Delay listening until WSREP has prepared node?

If I reboot a node, I get a bunch of user requests which fail with

WSREP has not yet prepared node for application use’

This only lasts a short time before the node is fully ready - but end user errors are bad, and undermine the point of having a cluster.

Is there a way to configure MySQL/Percona to delay listening for user connections until WSREP has completed its initialisation?

1 Like

Hello @edwh,
If you frontend your cluster using ProxySQL then the proxy won’t send connections to the backend cluster nodes until WSREP is ready.
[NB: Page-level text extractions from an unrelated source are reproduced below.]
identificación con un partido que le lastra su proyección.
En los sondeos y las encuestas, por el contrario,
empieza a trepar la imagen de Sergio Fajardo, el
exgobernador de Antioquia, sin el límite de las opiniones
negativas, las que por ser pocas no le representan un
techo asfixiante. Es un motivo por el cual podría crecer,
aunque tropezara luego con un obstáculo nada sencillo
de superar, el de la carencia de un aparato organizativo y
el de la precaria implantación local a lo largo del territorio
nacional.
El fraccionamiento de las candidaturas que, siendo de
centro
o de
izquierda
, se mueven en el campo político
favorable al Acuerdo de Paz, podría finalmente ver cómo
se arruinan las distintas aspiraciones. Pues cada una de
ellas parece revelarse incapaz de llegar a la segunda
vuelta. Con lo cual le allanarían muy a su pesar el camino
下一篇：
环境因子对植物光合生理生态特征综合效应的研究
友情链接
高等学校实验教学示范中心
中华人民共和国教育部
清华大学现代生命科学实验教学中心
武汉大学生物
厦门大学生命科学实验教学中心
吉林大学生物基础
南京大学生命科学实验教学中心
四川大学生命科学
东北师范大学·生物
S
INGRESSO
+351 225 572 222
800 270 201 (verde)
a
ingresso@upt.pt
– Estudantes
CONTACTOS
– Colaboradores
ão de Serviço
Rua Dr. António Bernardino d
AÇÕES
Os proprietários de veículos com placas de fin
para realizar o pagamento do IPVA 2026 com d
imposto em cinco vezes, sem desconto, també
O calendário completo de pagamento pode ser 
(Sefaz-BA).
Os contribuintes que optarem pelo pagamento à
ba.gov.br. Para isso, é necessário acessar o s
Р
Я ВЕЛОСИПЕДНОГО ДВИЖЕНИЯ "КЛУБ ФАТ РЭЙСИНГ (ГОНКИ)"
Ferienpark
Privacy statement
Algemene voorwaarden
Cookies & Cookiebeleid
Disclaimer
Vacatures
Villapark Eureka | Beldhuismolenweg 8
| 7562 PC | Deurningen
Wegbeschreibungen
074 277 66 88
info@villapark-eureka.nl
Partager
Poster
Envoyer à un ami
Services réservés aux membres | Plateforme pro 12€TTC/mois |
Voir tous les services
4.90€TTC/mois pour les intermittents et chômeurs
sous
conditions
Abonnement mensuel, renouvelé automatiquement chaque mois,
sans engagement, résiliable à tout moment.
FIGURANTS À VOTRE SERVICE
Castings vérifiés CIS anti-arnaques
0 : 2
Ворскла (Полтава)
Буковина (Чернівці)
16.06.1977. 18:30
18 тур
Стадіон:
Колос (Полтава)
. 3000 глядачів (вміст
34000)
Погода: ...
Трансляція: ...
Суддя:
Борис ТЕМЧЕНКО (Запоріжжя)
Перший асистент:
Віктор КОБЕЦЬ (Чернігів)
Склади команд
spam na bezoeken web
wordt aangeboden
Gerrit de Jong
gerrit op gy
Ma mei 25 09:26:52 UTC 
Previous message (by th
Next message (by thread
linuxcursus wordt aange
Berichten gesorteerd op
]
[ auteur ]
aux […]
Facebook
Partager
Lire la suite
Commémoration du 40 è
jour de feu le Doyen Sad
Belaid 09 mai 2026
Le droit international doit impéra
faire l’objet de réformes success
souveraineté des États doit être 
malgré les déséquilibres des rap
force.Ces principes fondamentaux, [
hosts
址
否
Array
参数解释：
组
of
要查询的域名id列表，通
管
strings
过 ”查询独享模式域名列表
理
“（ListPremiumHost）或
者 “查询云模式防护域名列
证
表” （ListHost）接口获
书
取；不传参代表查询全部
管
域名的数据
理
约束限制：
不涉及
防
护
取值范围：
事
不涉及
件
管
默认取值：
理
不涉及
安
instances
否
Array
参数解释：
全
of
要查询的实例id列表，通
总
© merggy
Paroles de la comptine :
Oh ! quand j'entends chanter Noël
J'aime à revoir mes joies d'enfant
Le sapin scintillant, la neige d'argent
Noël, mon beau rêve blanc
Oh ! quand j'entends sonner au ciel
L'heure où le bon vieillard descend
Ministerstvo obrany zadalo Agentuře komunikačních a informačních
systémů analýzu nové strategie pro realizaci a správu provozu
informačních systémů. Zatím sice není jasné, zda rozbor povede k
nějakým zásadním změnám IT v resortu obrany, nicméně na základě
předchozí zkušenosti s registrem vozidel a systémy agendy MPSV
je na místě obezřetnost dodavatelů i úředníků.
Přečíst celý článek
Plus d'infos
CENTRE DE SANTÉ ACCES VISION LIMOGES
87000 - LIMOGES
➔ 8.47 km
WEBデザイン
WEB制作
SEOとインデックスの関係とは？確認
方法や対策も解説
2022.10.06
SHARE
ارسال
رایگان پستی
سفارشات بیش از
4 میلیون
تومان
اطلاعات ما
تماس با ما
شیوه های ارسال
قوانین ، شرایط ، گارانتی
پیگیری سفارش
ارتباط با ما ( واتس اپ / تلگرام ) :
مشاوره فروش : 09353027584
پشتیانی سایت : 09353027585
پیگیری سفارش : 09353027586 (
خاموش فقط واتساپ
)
Can you explain the difference between receiving ‘WSREP has not prepared’ error vs ‘connection refused’ error? Both are errors that your app would receive.

1 Like

Thanks for your reply. Generic load-balancers such as haproxy will route a request to a different pool member if they can’t establish a connection. If they can establish a connection, then most of them won’t be aware of the meaning of specific SQL errors so they’ll just pass them back to the client.

So for those kinds of environments I can’t see a case where accepting requests but returning errors to all of them would be better than not accepting the connection at all . I could easily be missing something - is there such a case?

I don’t currently use ProxySQL, but that’s a useful tip. I’m not keen to add another component; I was hoping there would be a configurable way of telling Percona not to listen immediately.

1 Like

Gotcha. Makes sense.

The issue here is that ‘WSREP has not prepared…’ is not a “this only happens at startup” status. Nodes can disconnect and reconnect from the cluster at any time. You can have a PXC node that’s been running just fine for days, then disconnects due to some network blip and the apps will get ‘WSREP not prepared’ while the node has disconnected. If clients are blocked, how would you know that a situation as arisen? How would your alerting/monitoring function if connections were blocked?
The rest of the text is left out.